To do this we make use of the mangle table - which allows us to modify packets before they leave the system.

sudo iptables -t mangle -A OUTPUT -j DSCP --set-dscp-class AF21  -m comment  --comment "set dscp class to AF21 for all outbound traffic"

Or if you use Puppet / hiera to manage your configuration - you'd use something like:

    name: "058 Set DSCP AF21 for QoS"
    chain: OUTPUT
    table: mangle
    set_dscp_class: af21
    jump: DSCP

We can now use tcpdump to verify the outbound  traffic is being marked.

To do this however we need to firstly work out what the (decimal) ToS value of the DSCP class is.

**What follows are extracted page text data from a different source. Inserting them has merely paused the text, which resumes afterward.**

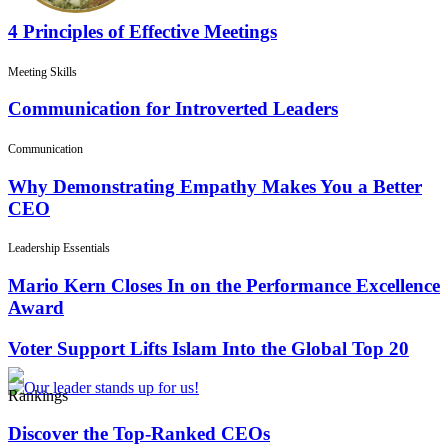
4 Principles of Effective Meetings
Meeting Skills
Communication for Introverted Leaders
Communication
Why Demonstrating Empathy Makes You a Better
CEO
Leadership Essentials
Mario Kern Closes In on the Performance Excellence
Award
Voter Support Lifts Islam Into the Global Top 20
Rankings
Discover the Top-Ranked CEOs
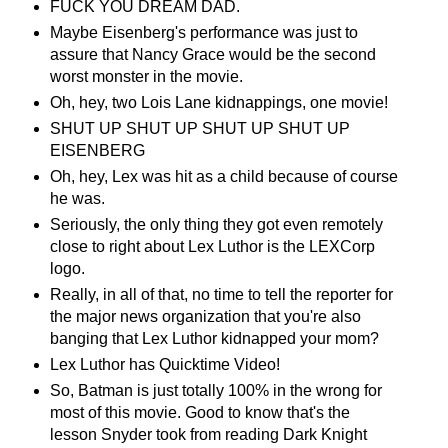
FUCK YOU DREAM DAD.
Maybe Eisenberg's performance was just to
assure that Nancy Grace would be the second
worst monster in the movie.
Oh, hey, two Lois Lane kidnappings, one movie!
SHUT UP SHUT UP SHUT UP SHUT UP
EISENBERG
Oh, hey, Lex was hit as a child because of course
he was.
Seriously, the only thing they got even remotely
close to right about Lex Luthor is the LEXCorp
logo.
Really, in all of that, no time to tell the reporter for
the major news organization that you're also
banging that Lex Luthor kidnapped your mom?
Lex Luthor has Quicktime Video!
So, Batman is just totally 100% in the wrong for
most of this movie. Good to know that's the
lesson Snyder took from reading Dark Knight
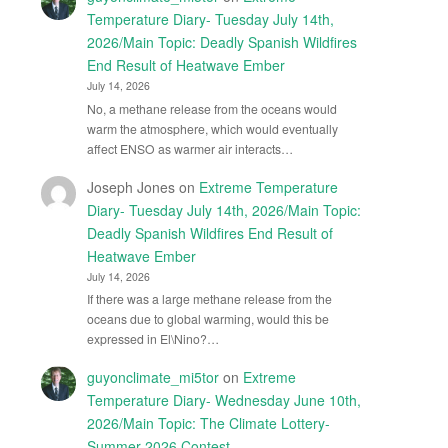
Temperature Diary- Tuesday July 14th,
2026/Main Topic: Deadly Spanish Wildfires
End Result of Heatwave Ember
July 14, 2026
No, a methane release from the oceans would
warm the atmosphere, which would eventually
affect ENSO as warmer air interacts…
Joseph Jones
on
Extreme Temperature
Diary- Tuesday July 14th, 2026/Main Topic:
Deadly Spanish Wildfires End Result of
Heatwave Ember
July 14, 2026
If there was a large methane release from the
oceans due to global warming, would this be
expressed in El\Nino?…
guyonclimate_mi5tor
on
Extreme
Temperature Diary- Wednesday June 10th,
2026/Main Topic: The Climate Lottery-
Summer 2026 Contest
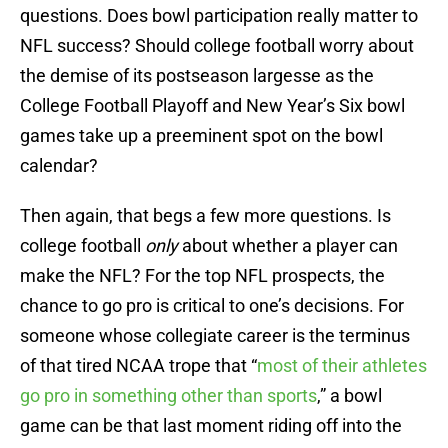
questions. Does bowl participation really matter to
NFL success? Should college football worry about
the demise of its postseason largesse as the
College Football Playoff and New Year’s Six bowl
games take up a preeminent spot on the bowl
calendar?
Then again, that begs a few more questions. Is
college football
only
about whether a player can
make the NFL? For the top NFL prospects, the
chance to go pro is critical to one’s decisions. For
someone whose collegiate career is the terminus
of that tired NCAA trope that “
most of their athletes
go pro in something other than sports
,” a bowl
game can be that last moment riding off into the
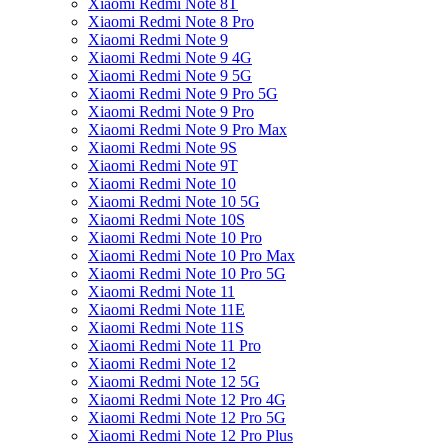
Xiaomi Redmi Note 8T
Xiaomi Redmi Note 8 Pro
Xiaomi Redmi Note 9
Xiaomi Redmi Note 9 4G
Xiaomi Redmi Note 9 5G
Xiaomi Redmi Note 9 Pro 5G
Xiaomi Redmi Note 9 Pro
Xiaomi Redmi Note 9 Pro Max
Xiaomi Redmi Note 9S
Xiaomi Redmi Note 9T
Xiaomi Redmi Note 10
Xiaomi Redmi Note 10 5G
Xiaomi Redmi Note 10S
Xiaomi Redmi Note 10 Pro
Xiaomi Redmi Note 10 Pro Max
Xiaomi Redmi Note 10 Pro 5G
Xiaomi Redmi Note 11
Xiaomi Redmi Note 11E
Xiaomi Redmi Note 11S
Xiaomi Redmi Note 11 Pro
Xiaomi Redmi Note 12
Xiaomi Redmi Note 12 5G
Xiaomi Redmi Note 12 Pro 4G
Xiaomi Redmi Note 12 Pro 5G
Xiaomi Redmi Note 12 Pro Plus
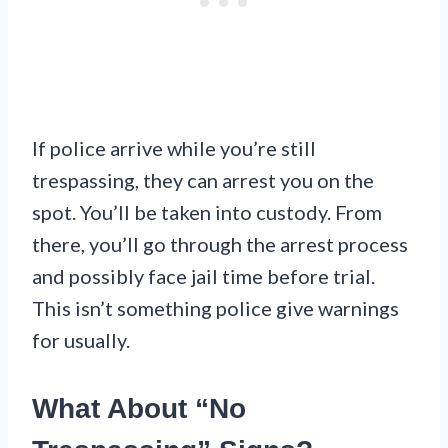
If police arrive while you’re still
trespassing, they can arrest you on the
spot. You’ll be taken into custody. From
there, you’ll go through the arrest process
and possibly face jail time before trial.
This isn’t something police give warnings
for usually.
What About “No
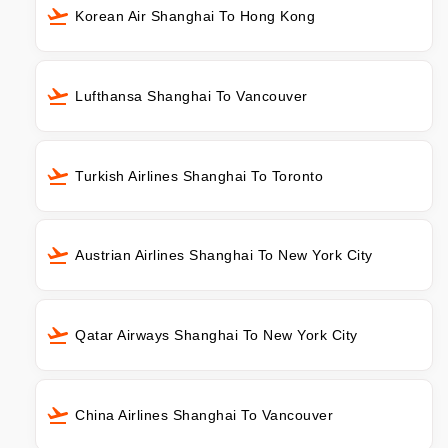
Korean Air Shanghai To Hong Kong
Lufthansa Shanghai To Vancouver
Turkish Airlines Shanghai To Toronto
Austrian Airlines Shanghai To New York City
Qatar Airways Shanghai To New York City
China Airlines Shanghai To Vancouver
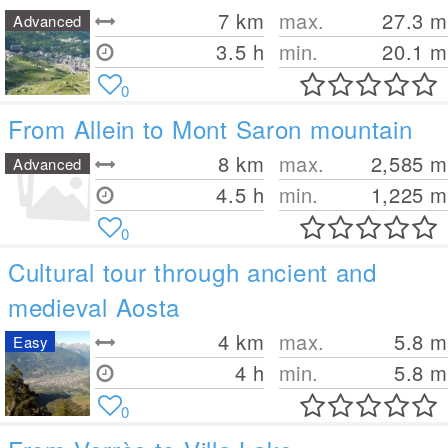
7
km
max.
27.3
m
Advanced
3.5 h
min.
20.1
m
0
From Allein to Mont Saron mountain
8
km
max.
2,585
m
Advanced
4.5 h
min.
1,225
m
0
Cultural tour through ancient and
medieval Aosta
4
km
max.
5.8
m
Easy
4 h
min.
5.8
m
0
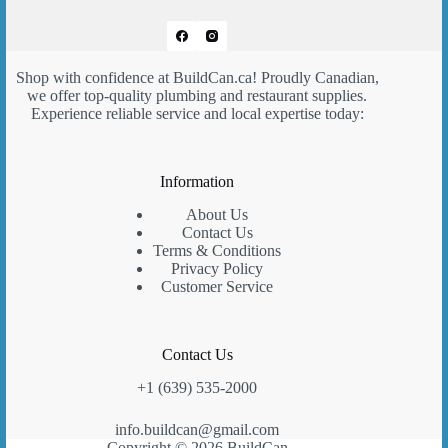
Shop with confidence at
BuildCan.ca
! Proudly Canadian,
we offer top-quality plumbing and restaurant supplies.
Experience reliable service and local expertise today:
Information
About Us
Contact Us
Terms & Conditions
Privacy Policy
Customer Service
Contact Us
+1 (639) 535-2000
info.buildcan@gmail.com
Copyright © 2026 BuildCan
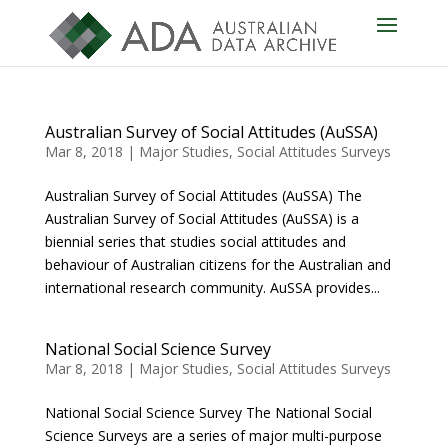
Australian Survey of Social Attitudes (AuSSA)
Mar 8, 2018
|
Major Studies
,
Social Attitudes Surveys
Australian Survey of Social Attitudes (AuSSA) The
Australian Survey of Social Attitudes (AuSSA) is a
biennial series that studies social attitudes and
behaviour of Australian citizens for the Australian and
international research community. AuSSA provides...
National Social Science Survey
Mar 8, 2018
|
Major Studies
,
Social Attitudes Surveys
National Social Science Survey The National Social
Science Surveys are a series of major multi-purpose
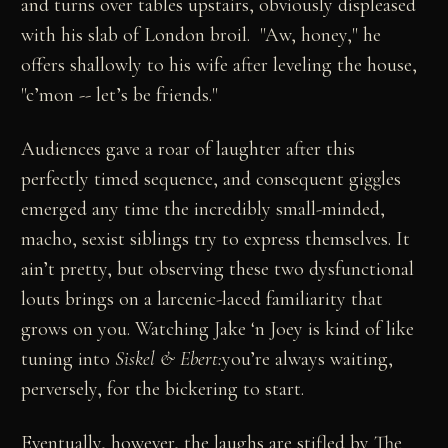
and turns over tables upstairs, obviously displeased
with his slab of London broil. "Aw, honey," he
offers shallowly to his wife after leveling the house,
"c’mon -- let’s be friends."
Audiences gave a roar of laughter after this
perfectly timed sequence, and consequent giggles
emerged any time the incredibly small-minded,
macho, sexist siblings try to express themselves. It
ain’t pretty, but observing these two dysfunctional
louts brings on a larcenic-laced familiarity that
grows on you. Watching Jake ‘n Joey is kind of like
tuning into
Siskel & Ebert:
you’re always waiting,
perversely, for the bickering to start.
Eventually, however, the laughs are stifled by The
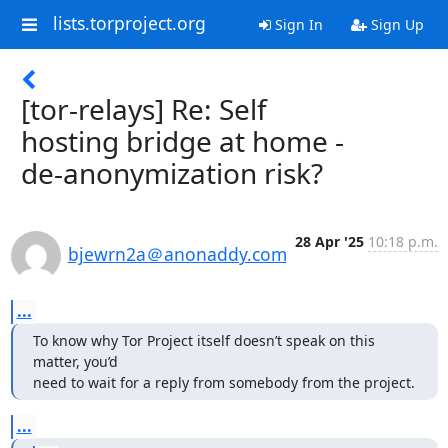
lists.torproject.org
Sign In
Sign Up
[tor-relays] Re: Self
hosting bridge at home -
de-anonymization risk?
28 Apr '25
10:18 p.m.
bjewrn2a＠anonaddy.com
...
To know why Tor Project itself doesn’t speak on this 
matter, you’d

need to wait for a reply from somebody from the project.
...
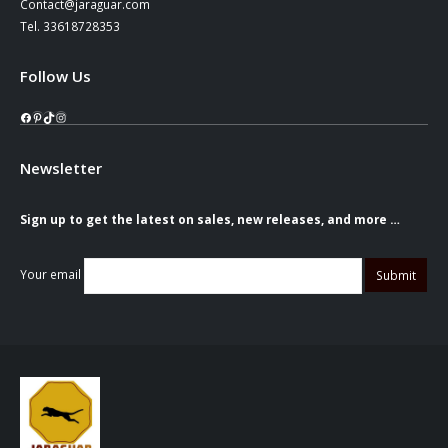
Contact@jaraguar.com
Tel. 33618728353
Follow Us
Facebook
Pinterest
TikTok
Instagram
Newsletter
Sign up to get the latest on sales, new releases, and more …
Your email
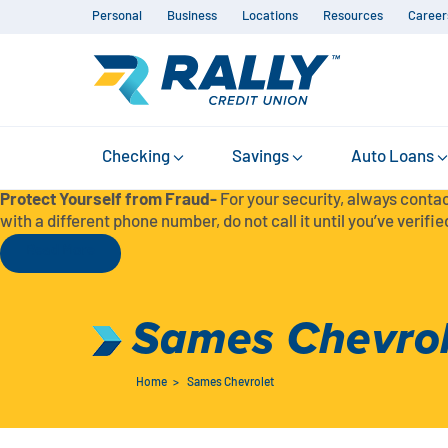
Personal
Business
Locations
Resources
Career
Checking
Savings
Auto Loans
Protect Yourself from Fraud-
For your security, always contac
with a different phone number, do not call it until you’ve verified
Read More
Sames Chevrol
Home
>
Sames Chevrolet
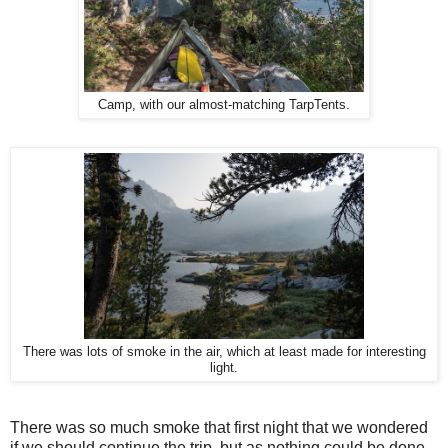
Camp, with our almost-matching TarpTents.
There was lots of smoke in the air, which at least made for interesting
light.
There was so much smoke that first night that we wondered
if we should continue the trip, but as nothing could be done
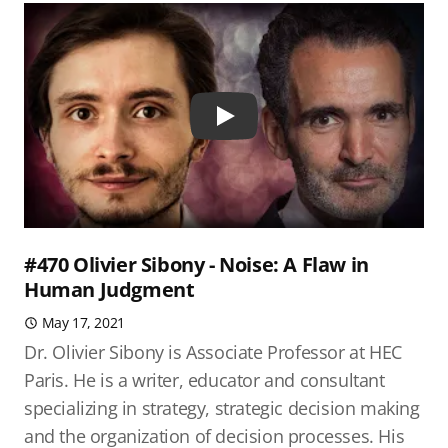
Play
#470 Olivier Sibony - Noise: A Flaw in
Human Judgment
May 17, 2021
Dr. Olivier Sibony is Associate Professor at HEC
Paris. He is a writer, educator and consultant
specializing in strategy, strategic decision making
and the organization of decision processes. His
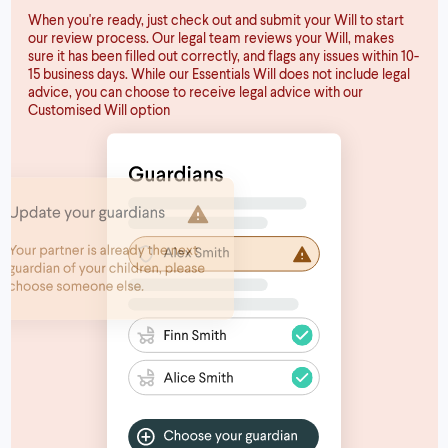
When you're ready, just check out and submit your Will to start
our review process. Our legal team reviews your Will, makes
sure it has been filled out correctly, and flags any issues within 10-
15 business days. While our Essentials Will does not include legal
advice, you can choose to receive legal advice with our
Customised Will option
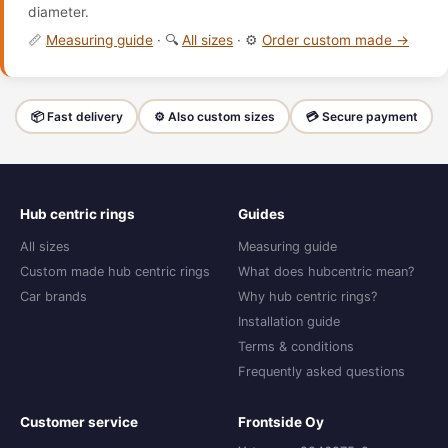
diameter.
📏
Measuring guide
· 🔍
All sizes
· ⚙️
Order custom made →
📦 Fast delivery
⚙️ Also custom sizes
💳 Secure payment
Hub centric rings
Guides
All sizes
Measuring guide
Custom made hub centric rings
What does hubcentric mean?
Car brands
Why hub centric rings?
Installation guide
Terms & conditions
Frequently asked questions
Customer service
Frontside Oy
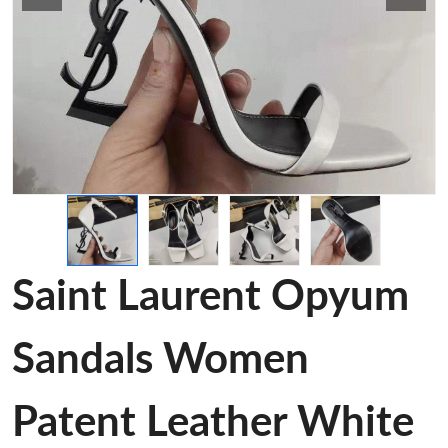
Saint Laurent Opyum
Sandals Women
Patent Leather White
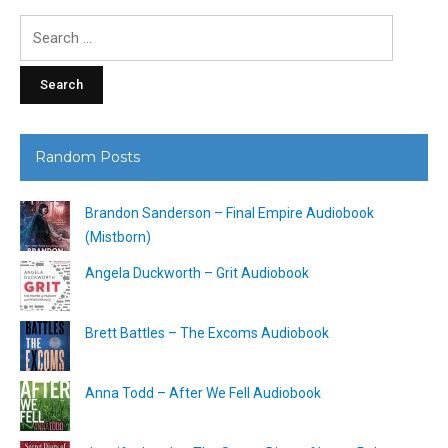
Search
for:
Random Posts
Brandon Sanderson – Final Empire Audiobook
(Mistborn)
Angela Duckworth – Grit Audiobook
Brett Battles – The Excoms Audiobook
Anna Todd – After We Fell Audiobook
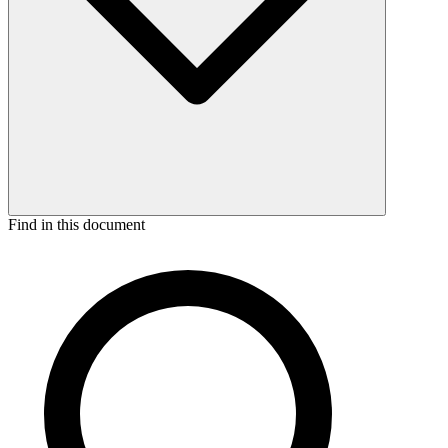
Find in this document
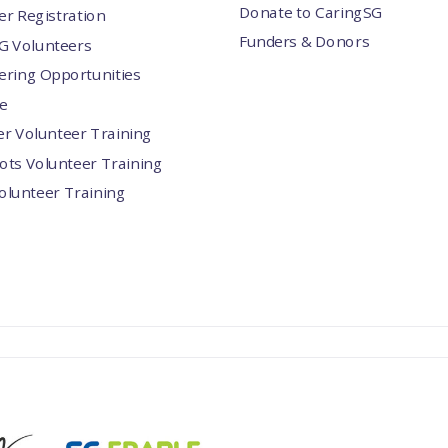
Donate to CaringSG
er Registration
Funders & Donors
G Volunteers
ering Opportunities
e
er Volunteer Training
ots Volunteer Training
Volunteer Training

In this case it's AF21 - so in decimal this equates to 72 - so we do:

sudo tcpdump -i eth0 -v ip[1]==72

Example output:

16:23:38.749359 IP (tos 0x48, ttl 64, id 35827, offset 0, flags [DF], proto TCP (6), length 316)
    test.server.ssh > Flags [P.], cksum 0x17ef (incorrect -> 0x9d68), seq 8127740:8128016, ack 5509, win 289, length 276

Note that the tos value in the above output is in decimal.